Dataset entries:
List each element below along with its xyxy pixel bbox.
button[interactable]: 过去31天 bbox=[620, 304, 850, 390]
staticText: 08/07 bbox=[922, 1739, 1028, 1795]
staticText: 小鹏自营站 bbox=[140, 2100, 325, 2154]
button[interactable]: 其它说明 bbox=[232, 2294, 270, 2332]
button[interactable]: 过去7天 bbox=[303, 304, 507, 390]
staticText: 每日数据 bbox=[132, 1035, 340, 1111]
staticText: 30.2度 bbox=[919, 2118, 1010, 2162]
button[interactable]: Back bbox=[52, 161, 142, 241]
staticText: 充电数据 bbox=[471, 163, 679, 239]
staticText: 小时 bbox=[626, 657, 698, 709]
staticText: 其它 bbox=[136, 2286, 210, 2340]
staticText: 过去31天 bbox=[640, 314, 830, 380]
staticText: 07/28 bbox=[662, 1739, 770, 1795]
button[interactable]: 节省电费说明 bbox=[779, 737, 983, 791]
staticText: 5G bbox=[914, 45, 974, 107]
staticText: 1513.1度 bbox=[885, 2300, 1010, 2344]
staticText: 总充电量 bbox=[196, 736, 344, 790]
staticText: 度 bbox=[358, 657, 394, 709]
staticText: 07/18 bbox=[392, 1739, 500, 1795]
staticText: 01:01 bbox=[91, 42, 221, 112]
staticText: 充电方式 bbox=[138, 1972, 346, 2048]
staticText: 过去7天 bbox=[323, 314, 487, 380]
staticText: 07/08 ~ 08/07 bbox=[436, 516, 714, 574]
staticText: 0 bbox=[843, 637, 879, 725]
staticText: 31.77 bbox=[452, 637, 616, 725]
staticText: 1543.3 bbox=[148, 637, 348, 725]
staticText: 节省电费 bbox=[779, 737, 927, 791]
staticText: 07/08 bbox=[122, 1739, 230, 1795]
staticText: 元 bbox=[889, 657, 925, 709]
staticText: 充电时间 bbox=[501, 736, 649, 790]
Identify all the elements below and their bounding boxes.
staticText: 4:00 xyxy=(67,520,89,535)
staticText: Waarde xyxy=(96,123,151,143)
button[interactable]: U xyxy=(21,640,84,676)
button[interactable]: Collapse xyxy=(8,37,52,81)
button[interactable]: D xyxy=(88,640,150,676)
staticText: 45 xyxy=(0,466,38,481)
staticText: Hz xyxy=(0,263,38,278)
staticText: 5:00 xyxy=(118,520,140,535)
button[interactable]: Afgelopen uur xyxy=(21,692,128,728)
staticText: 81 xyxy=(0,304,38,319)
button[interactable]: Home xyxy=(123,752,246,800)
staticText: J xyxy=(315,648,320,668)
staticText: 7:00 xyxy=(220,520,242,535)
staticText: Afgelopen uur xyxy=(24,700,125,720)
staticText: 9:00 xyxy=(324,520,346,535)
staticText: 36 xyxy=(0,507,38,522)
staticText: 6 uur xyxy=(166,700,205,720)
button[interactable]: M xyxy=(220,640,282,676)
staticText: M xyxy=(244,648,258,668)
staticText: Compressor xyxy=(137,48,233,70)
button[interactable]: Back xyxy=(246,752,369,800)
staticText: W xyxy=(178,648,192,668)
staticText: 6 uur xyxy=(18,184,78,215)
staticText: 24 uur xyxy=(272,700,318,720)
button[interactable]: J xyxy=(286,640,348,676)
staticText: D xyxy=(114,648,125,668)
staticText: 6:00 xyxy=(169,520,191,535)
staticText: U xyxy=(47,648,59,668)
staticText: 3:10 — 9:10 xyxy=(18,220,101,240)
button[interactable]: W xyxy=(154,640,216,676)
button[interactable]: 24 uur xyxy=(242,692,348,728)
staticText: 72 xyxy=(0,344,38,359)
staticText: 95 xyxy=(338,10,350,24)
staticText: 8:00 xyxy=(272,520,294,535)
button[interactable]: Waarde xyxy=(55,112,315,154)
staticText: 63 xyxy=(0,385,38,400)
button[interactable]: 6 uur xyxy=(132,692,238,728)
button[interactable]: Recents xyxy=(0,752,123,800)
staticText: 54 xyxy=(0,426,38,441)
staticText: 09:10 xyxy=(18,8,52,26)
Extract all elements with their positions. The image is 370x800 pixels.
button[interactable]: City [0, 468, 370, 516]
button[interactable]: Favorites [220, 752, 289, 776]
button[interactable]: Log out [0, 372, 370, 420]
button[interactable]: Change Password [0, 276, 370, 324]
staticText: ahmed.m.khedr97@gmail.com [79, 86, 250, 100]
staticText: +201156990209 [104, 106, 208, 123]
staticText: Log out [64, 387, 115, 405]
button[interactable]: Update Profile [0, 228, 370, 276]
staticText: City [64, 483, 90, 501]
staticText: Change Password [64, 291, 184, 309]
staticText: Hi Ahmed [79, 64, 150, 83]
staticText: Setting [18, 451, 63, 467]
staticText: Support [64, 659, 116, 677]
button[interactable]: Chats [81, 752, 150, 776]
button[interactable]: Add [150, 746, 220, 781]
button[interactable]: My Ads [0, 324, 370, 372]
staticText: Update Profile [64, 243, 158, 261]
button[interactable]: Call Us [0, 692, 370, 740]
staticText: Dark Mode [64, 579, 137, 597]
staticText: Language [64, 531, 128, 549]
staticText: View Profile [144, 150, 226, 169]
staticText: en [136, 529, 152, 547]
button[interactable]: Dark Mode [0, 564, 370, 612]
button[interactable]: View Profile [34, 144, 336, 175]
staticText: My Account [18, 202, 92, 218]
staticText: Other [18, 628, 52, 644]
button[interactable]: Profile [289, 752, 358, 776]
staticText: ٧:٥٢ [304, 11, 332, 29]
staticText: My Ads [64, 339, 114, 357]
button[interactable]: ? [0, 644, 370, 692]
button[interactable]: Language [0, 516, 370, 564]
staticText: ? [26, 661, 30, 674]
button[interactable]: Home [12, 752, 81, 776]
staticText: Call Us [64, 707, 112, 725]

◆ TASK TO CARRY OUT
Look through the records and copy down every line that holds "Mode".

◆ TASK ANSWER
staticText: Dark Mode [64, 579, 137, 597]
button[interactable]: Dark Mode [0, 564, 370, 612]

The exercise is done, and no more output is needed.